Стиг вздрогнул, почувствовав словно удар той самой плетью, которой хотел высечь щенка. Ублюдок опередил его и сам взялся за невидимую плеть.
– Я тоже, – глухо ответил он. – Но не теперь. Давно когда-то. А сейчас я старик в инвалидном кресле, для меня все честолюбивые желания в прошлом.
– Это не так. Я чувствую, как вы дрожите. Мне это не нравится. Вы опасный человек. Я не хочу оставаться в этом доме. И я вам не «сынок».
– Тебе нечего опасаться ни здесь, ни где бы то ни было еще. Впрочем, как хочешь. Когда гроза кончится, тебя отвезут в другое место. Далеко отсюда.
«Я и сам не хочу оставлять тебя в своем доме, сопляк». Он нажал кнопку, вызывая слугу.
– Проводи гостя в столовую. Пусть его хорошо накормят. Исполнять все, что он скажет. Смарта ко мне.
– Слушаюсь, господин Стиг.
На пороге Морл остановился и, не оборачиваясь, произнес:
– Я хочу, чтобы ко мне обращались на «вы» и называли «господин Морл».
Единственной работающей рукой Стиг сжал подлокотник кресла так, что из него должна была бы закапать вода. «Исполнять все, что он скажет». Быстро же щенок ориентируется. Каков ублюдок.
– Хорошо, господин Морл.
Против этого Стиг был бессилен. Мог только скрипеть зубами и продолжать выдавливать несуществующую воду из подлокотника. Тело, непокорное, полумертвое, бессмысленное, наполнилось яростью, не находящей выхода. Клокочущему вулкану с запечатанным жерлом пришлось бы легче, чем ему. Внутренности жгло адским огнем, но даже отблеску его не позволительно было показаться снаружи. Стиг всеми силами пытался придать лицу твердость мраморной маски.

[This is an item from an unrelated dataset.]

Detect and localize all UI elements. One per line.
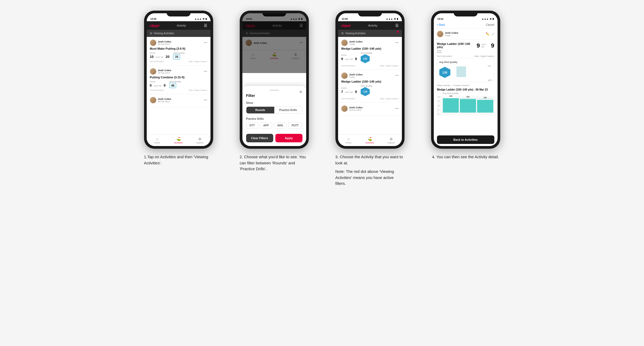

Смарт стоял перед ним и с недовольной рожей ждал разговора. Если Стиг сейчас выкажет слабость, за спиной его начнет зреть заговор – это так же ясно, как то, что родная кровь, текущая в жилах молокососа Смарта, начала попахивать дерьмом. Слишком много сопливого своеволия, слишком велико расстояние между осторожной расчетливостью и заносчивой самоуверенностью. Плохо. За мальчишкой нужно следить, чтобы не потонул в собственной дурости.